Fact: Only about 2.5% of the edible portion of avocado is saturated fat, and unheated saturated fat from live plant foods is non-toxic.

5. It’s fattening.

Fact: It is the cooked starches, meat, dairy and processed sugar in people’s diets that feed their fat cells. Most active people who consume avocados as part high raw food vegan diet have no problem losing excess fat and staying lean.

6. It is a tree ripened fruit.

Fact: The avocado doesn't soften on the tree. After dropping or picking it must be allowed to soften for 4 to 17 days depending on the variety and ambient temperature and humidity.
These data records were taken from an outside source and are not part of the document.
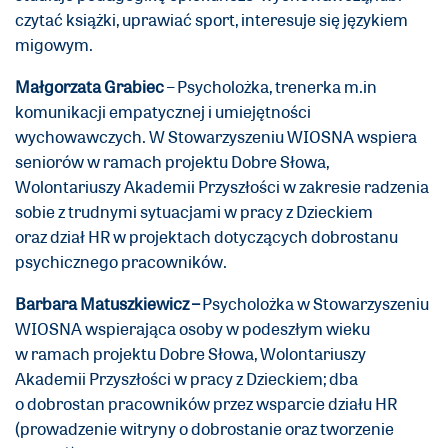
czytać książki, uprawiać sport, interesuje się językiem
migowym.
Małgorzata Grabiec
– Psycholożka, trenerka m.in
komunikacji empatycznej i umiejętności
wychowawczych. W Stowarzyszeniu WIOSNA wspiera
seniorów w ramach projektu Dobre Słowa,
Wolontariuszy Akademii Przyszłości w zakresie radzenia
sobie z trudnymi sytuacjami w pracy z Dzieckiem
oraz dział HR w projektach dotyczących dobrostanu
psychicznego pracowników.
Barbara Matuszkiewicz –
Psycholożka w Stowarzyszeniu
WIOSNA wspierająca osoby w podeszłym wieku
w ramach projektu Dobre Słowa, Wolontariuszy
Akademii Przyszłości w pracy z Dzieckiem; dba
o dobrostan pracowników przez wsparcie działu HR
(prowadzenie witryny o dobrostanie oraz tworzenie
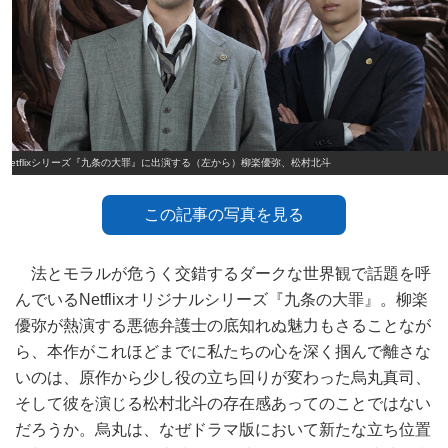
Netflixシリーズ『九条の大罪』に出演する（左から）柳楽優弥、松村北斗
この記事の写真を見る
法とモラルが危うく交錯するダークな世界観で話題を呼
んでいるNetflixオリジナルシリーズ『九条の大罪』。柳楽
優弥が熱演する悪徳弁護士の底知れぬ魅力もさることなが
ら、本作がこれほどまでに私たちの心を深く掴んで離さな
いのは、原作から少し役の立ち回りが変わった烏丸真司、
そして彼を演じる松村北斗の存在感あってのことではない
だろうか。烏丸は、なぜドラマ版において新たな立ち位置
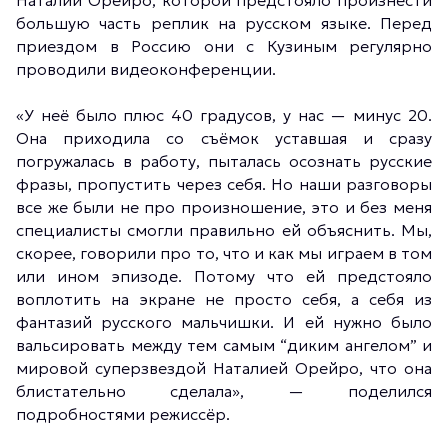
Наталии Орейро, которой предстояло произнести
большую часть реплик на русском языке. Перед
приездом в Россию они с Кузиным регулярно
проводили видеоконференции.
«У неё было плюс 40 градусов, у нас — минус 20.
Она приходила со съёмок уставшая и сразу
погружалась в работу, пыталась осознать русские
фразы, пропустить через себя. Но наши разговоры
все же были не про произношение, это и без меня
специалисты смогли правильно ей объяснить. Мы,
скорее, говорили про то, что и как мы играем в том
или ином эпизоде. Потому что ей предстояло
воплотить на экране не просто себя, а себя из
фантазий русского мальчишки. И ей нужно было
вальсировать между тем самым “диким ангелом” и
мировой суперзвездой Наталией Орейро, что она
блистательно сделала», — поделился
подробностями режиссёр.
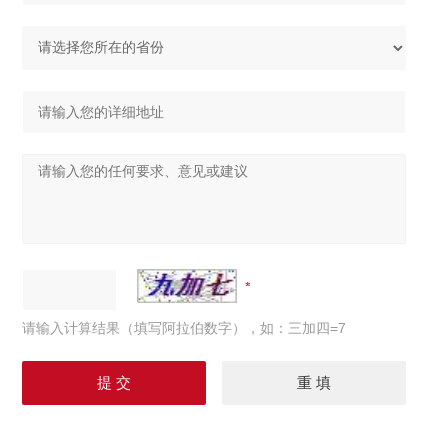
请输入计算结果（填写阿拉伯数字），如：三加四=7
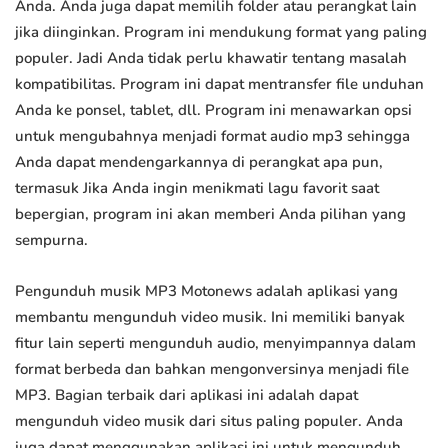
Anda. Anda juga dapat memilih folder atau perangkat lain
jika diinginkan. Program ini mendukung format yang paling
populer. Jadi Anda tidak perlu khawatir tentang masalah
kompatibilitas. Program ini dapat mentransfer file unduhan
Anda ke ponsel, tablet, dll. Program ini menawarkan opsi
untuk mengubahnya menjadi format audio mp3 sehingga
Anda dapat mendengarkannya di perangkat apa pun,
termasuk Jika Anda ingin menikmati lagu favorit saat
bepergian, program ini akan memberi Anda pilihan yang
sempurna.
Pengunduh musik MP3 Motonews adalah aplikasi yang
membantu mengunduh video musik. Ini memiliki banyak
fitur lain seperti mengunduh audio, menyimpannya dalam
format berbeda dan bahkan mengonversinya menjadi file
MP3. Bagian terbaik dari aplikasi ini adalah dapat
mengunduh video musik dari situs paling populer. Anda
juga dapat menggunakan aplikasi ini untuk mengunduh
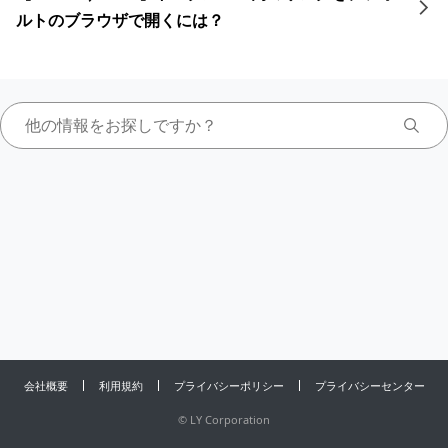
ルトのブラウザで開くには？
会社概要
利用規約
プライバシーポリシー
プライバシーセンター
©
LY Corporation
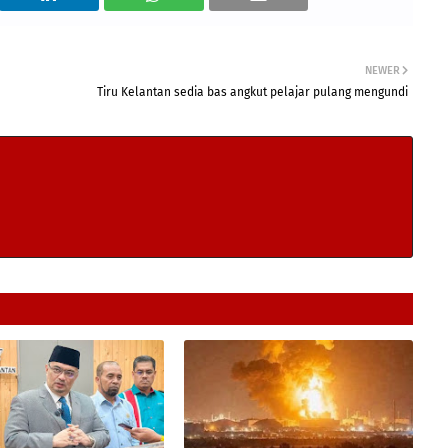
NEWER
Tiru Kelantan sedia bas angkut pelajar pulang mengundi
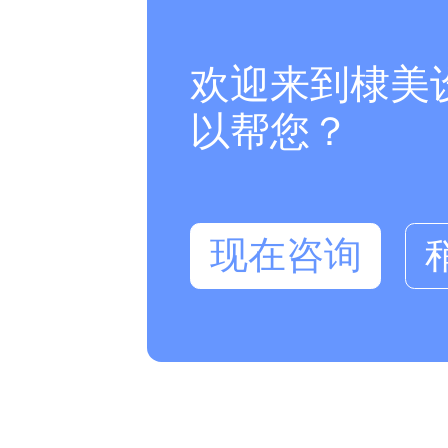
欢迎来到棣美
以帮您？
现在咨询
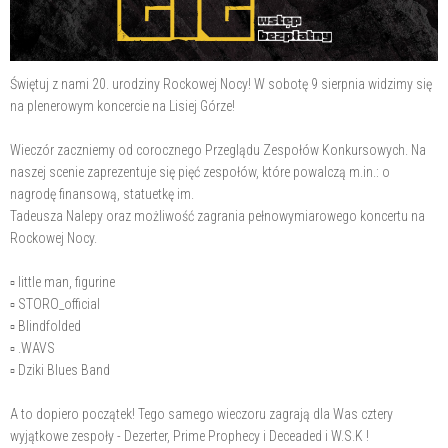
Świętuj z nami 20. urodziny Rockowej Nocy! W sobotę 9 sierpnia widzimy się
na plenerowym koncercie na Lisiej Górze!
Wieczór zaczniemy od corocznego Przeglądu Zespołów Konkursowych. Na
naszej scenie zaprezentuje się pięć zespołów, które powalczą m.in.: o
nagrodę finansową, statuetkę im.
Tadeusza Nalepy oraz możliwość zagrania pełnowymiarowego koncertu na
Rockowej Nocy.
▫️ little man, figurine
▫️ STORO_official
▫️ Blindfolded
▫️ .WAVS
▫️ Dziki Blues Band
A to dopiero początek! Tego samego wieczoru zagrają dla Was cztery
wyjątkowe zespoły - Dezerter, Prime Prophecy i Deceaded i W.S.K !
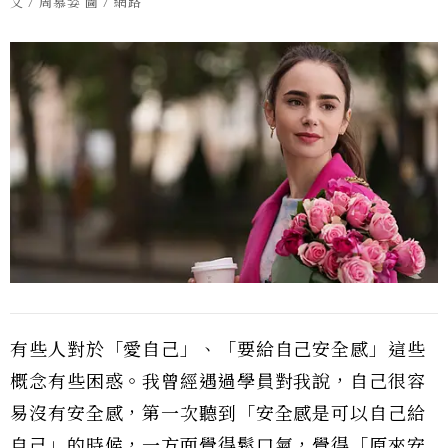
文 / 周慕姿 圖 / 網路
有些人對於「愛自己」、「要給自己安全感」這些
概念有些困惑。我曾經遇過學員對我說，自己很容
易沒有安全感，第一次聽到「安全感是可以自己給
自己」的時候，一方面覺得鬆口氣，覺得「原來安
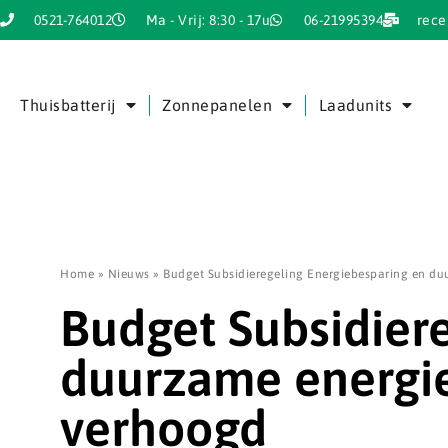
0521-764012
Ma - Vrij: 8:30 - 17u
06-21995394
rece
Thuisbatterij
Zonnepanelen
Laadunits
Home
»
Nieuws
»
Budget Subsidieregeling Energiebesparing en d
Budget Subsidier
duurzame energi
verhoogd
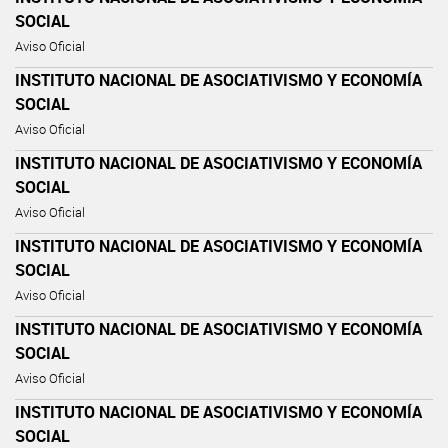
SOCIAL
Aviso Oficial
INSTITUTO NACIONAL DE ASOCIATIVISMO Y ECONOMÍA
SOCIAL
Aviso Oficial
INSTITUTO NACIONAL DE ASOCIATIVISMO Y ECONOMÍA
SOCIAL
Aviso Oficial
INSTITUTO NACIONAL DE ASOCIATIVISMO Y ECONOMÍA
SOCIAL
Aviso Oficial
INSTITUTO NACIONAL DE ASOCIATIVISMO Y ECONOMÍA
SOCIAL
Aviso Oficial
INSTITUTO NACIONAL DE ASOCIATIVISMO Y ECONOMÍA
SOCIAL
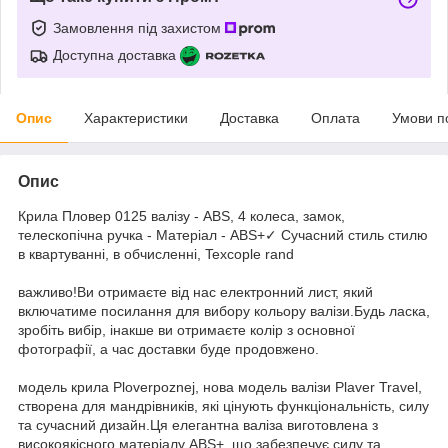
Замовлення під захистом
Доступна доставка
Опис
Характеристики
Доставка
Оплата
Умови п
Опис
Крила Пловер 0125 валізу - ABS, 4 колеса, замок,
телескопічна ручка - Матеріал - ABS+✓ Сучасний стиль стилю
в квартуванні, в обчисленні, Texcople rand
важливо!Ви отримаєте від нас електронний лист, який
включатиме посилання для вибору кольору валізи.Будь ласка,
зробіть вибір, інакше ви отримаєте колір з основної
фотографії, а час доставки буде продовжено.
модель крила Ploverpoznej, нова модель валізи Plaver Travel,
створена для мандрівників, які цінують функціональність, силу
та сучасний дизайн.Ця елегантна валіза виготовлена з
високоякісного матеріалу ABS+, що забезпечує силу та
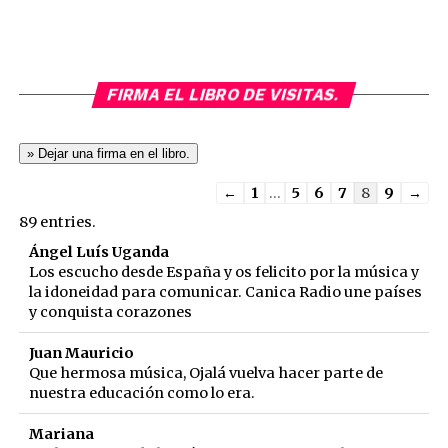
FIRMA EL LIBRO DE VISITAS.
Guestbook
←
1
...
5
6
7
8
9
→
list
89 entries.
navigation
Ángel Luís Uganda
Los escucho desde España y os felicito por la música y
la idoneidad para comunicar. Canica Radio une países
y conquista corazones
Juan Mauricio
Que hermosa música, Ojalá vuelva hacer parte de
nuestra educación como lo era.
Mariana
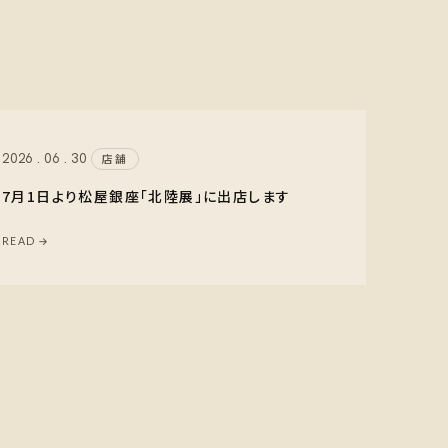
2026 . 06 . 30
店舗
7月1日より松屋銀座「北陸展」に出店します
READ →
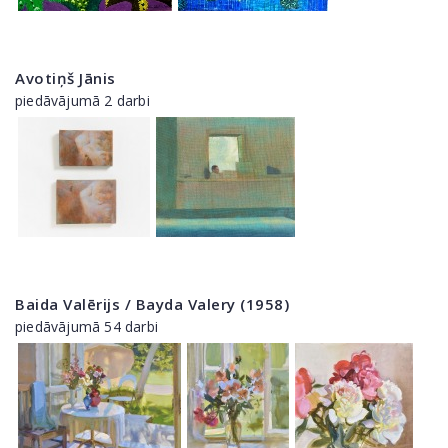
Avotiņš Jānis
piedāvājumā 2 darbi
Baida Valērijs / Bayda Valery (1958)
piedāvājumā 54 darbi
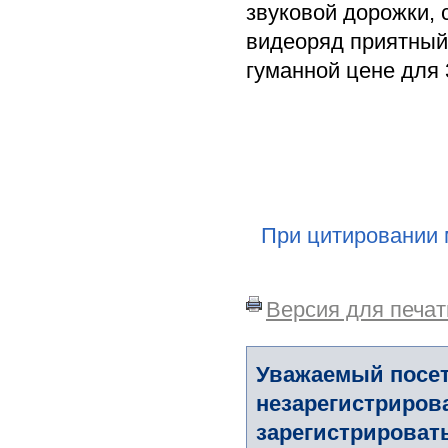
звуковой дорожки, 
видеоряд приятный 
гуманной цене для 3
При цитировании 
Версия для печат
Уважаемый посет
незарегистриров
зарегистрировать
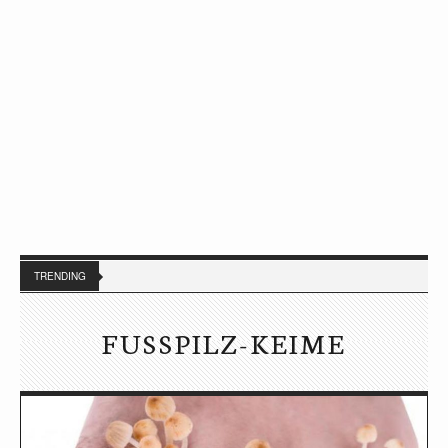
TRENDING
FUSSPILZ-KEIME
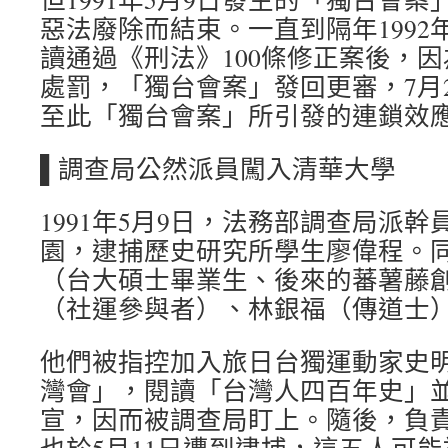
惡法廢除而結束。一直到隔年1992
讀通過《刑法》100條修正案後，
處罰，「獨台會案」發回更審，7月
至此「獨台會案」所引發的連鎖效
▌調查局公然派員闖入清華大學
1991年5月9日，法務部調查局派
園，逮捕歷史研究所學生廖偉程。
（台大碩士畢業生、後來的蕃薯藤
（社運參與者）、林銀福（傳道士
他們被指控加入旅日台獨運動家史
灣會」，閱讀「台灣人四百年史」
宣，因而被調查局盯上。隨後，負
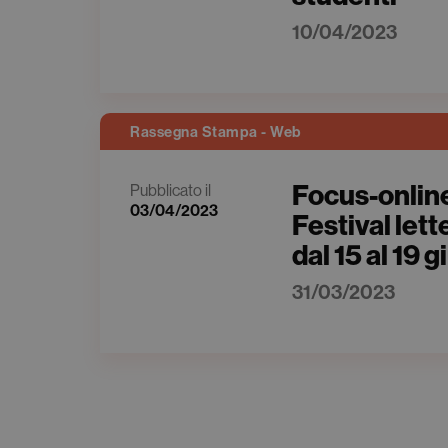
10/04/2023
Rassegna Stampa - Web
Focus-online
Pubblicato il
03/04/2023
Festival lett
dal 15 al 19 
31/03/2023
7. It is best to ripen it in a bag.

Fact: Not necessary. Keep your weekly supply of avocados on your kitchen table, counter or somewhere else in plain sight. Pinch the tops and bottoms each morning and when they yield to pressure on both ends they are ripe. Refrigerate the ones you are not ready to eat.

9. It can’t be refrigerated.

Fact: Yes it can. Wrap ripe avocado in plastic or keep it in a plastic bag or container. If it is refrigerated for too long some spoiling may result. Remove unripened avocado from the refrigerator 2 or 3 days before you intend to eat them.

10. Keep the seed in to keep the guacamole from turning black.

Fact: That is an old wives tale! Wrap it in plastic to keep oxidation at bay.